University of South Florida Receives $6 Million through Recovery Act for Electronic Prescriptions

Congresswoman Kathy Castor announced today that the University of South Florida is receiving nearly $6 million through the American Recovery and Reinvestment Act for its PaperFree Florida initiative. USF’s proposal will bring electronic prescribing to the Tampa Bay area while creating jobs in the health care and information technology sectors.
Congresswoman Kathy Castor announced today that the University of South Florida is receiving nearly $6 million through the American Recovery and Reinvestment Act for its PaperFree Florida initiative. USF’s proposal will bring electronic prescribing to the Tampa Bay area while creating jobs in the health care and information technology sectors.
 
“This Recovery Act award is meaningful for the University of South Florida and the entire Tampa Bay region,” Castor said. “It is a proven job creator, and doctors will have the tools they need to more efficiently and effectively prescribe medicine to their patients. Electronic prescribing will reduce medical errors and cut down on paper work. This is a winning formula for doctors and the patients they treat.”
 
“Hand-written, illegible prescriptions can be a thing of the past,” Castor continued. “Electronic prescriptions are a step toward the future.”
 
Added Dr. Stephen Klasko, dean of the USF College of Medicine and CEO of USF Health: “We are so grateful for Rep. Castor’s hard work and leadership to have USF Health and PaperFree Florida be recognized and financed for this important project. PaperFree Florida truly represents a revolution – an electronic revolution in health care that will start here and echo across the nation. We will give doctors the personal attention that has been the missing link in helping them to adopt and use electronic health records. Ultimately, we will help them use technology that works better for them, is more convenient for everyone and safer for patients. When we began this initiative last year, we said why not USF, why not Tampa Bay? And the federal government has answered us. Tampa Bay and USF will continue to be leaders in healthcare reform.”

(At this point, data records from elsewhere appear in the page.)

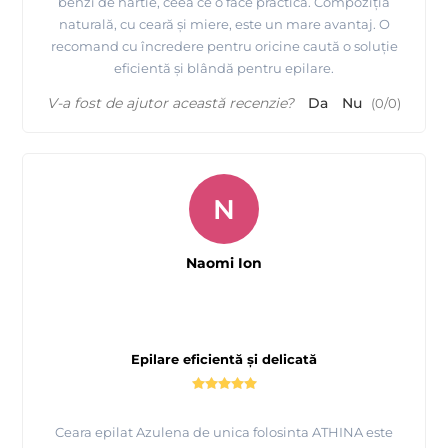
benzi de hârtie, ceea ce o face practică. Compoziția
naturală, cu ceară și miere, este un mare avantaj. O
recomand cu încredere pentru oricine caută o soluție
eficientă și blândă pentru epilare.
V-a fost de ajutor această recenzie?
Da
Nu
(
0
/
0
)
N
Naomi Ion
Epilare eficientă și delicată
Ceara epilat Azulena de unica folosinta ATHINA este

Last year, Castor joined the University of South Florida in a news conference to kick off PaperFree Florida. USF will hire, train and deploy “ambassadors” throughout the area to convert doctors from a paper-prescribing system to electronic prescribing, laying the foundation for the broader goal of transitioning to a completely electronic medical records system.
 
PaperFree Florida is expected to support more than 100 jobs.
 
“University of South Florida is ideally suited for this infusion of Recovery Act dollars,” Castor said.

USF Health includes the colleges of medicine, nursing and public health. The university shares a campus with the H. Lee Moffitt Cancer & Research Center and is across the street from the James A. Haley Veterans Administration Hospital, one of the busiest VA’s in the country.
 
The Congressional Budget Office has estimated that improving health information technology will reduce the federal government’s health care costs by more than $12 billion throughout the next decade.